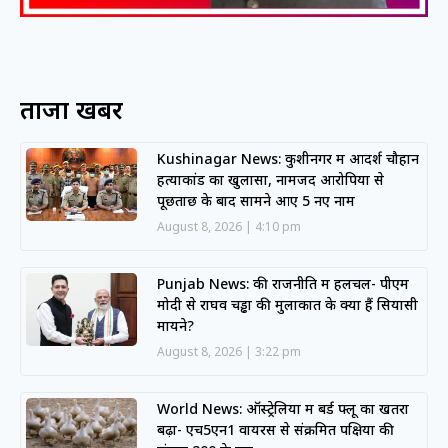
ताजा खबरें
Kushinagar News: कुशीनगर में आदर्श चौहान
हत्याकांड का खुलासा, नामजद आरोपियों से
पूछताछ के बाद सामने आए 5 नए नाम
August 8, 2026
4:10 pm
Punjab News: की राजनीति में हलचल- पीएम
मोदी से राघव चड्ढा की मुलाकात के क्या हैं सियासी
मायने?
August 8, 2026
3:22 pm
World News: ऑस्ट्रेलिया में बर्ड फ्लू का खतरा
बढ़ा- एच5एन1 वायरस से संक्रमित पक्षियों की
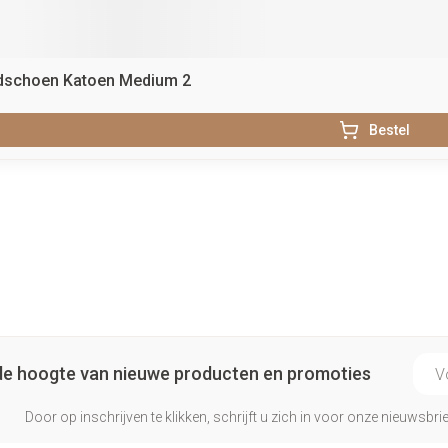
dschoen Katoen Medium 2
Bestel
E-ma
p de hoogte van nieuwe producten en promoties
Door op inschrijven te klikken, schrijft u zich in voor onze nieuwsb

════════════════════

#### Exercise objective:
Each line in the listing that contains "News" should be returned.

#### Exercise output:
Kushinagar News: कुशीनगर में आदर्श चौहान
Punjab News: की राजनीति में हलचल- पीएम
World News: ऑस्ट्रेलिया में बर्ड फ्लू का खतरा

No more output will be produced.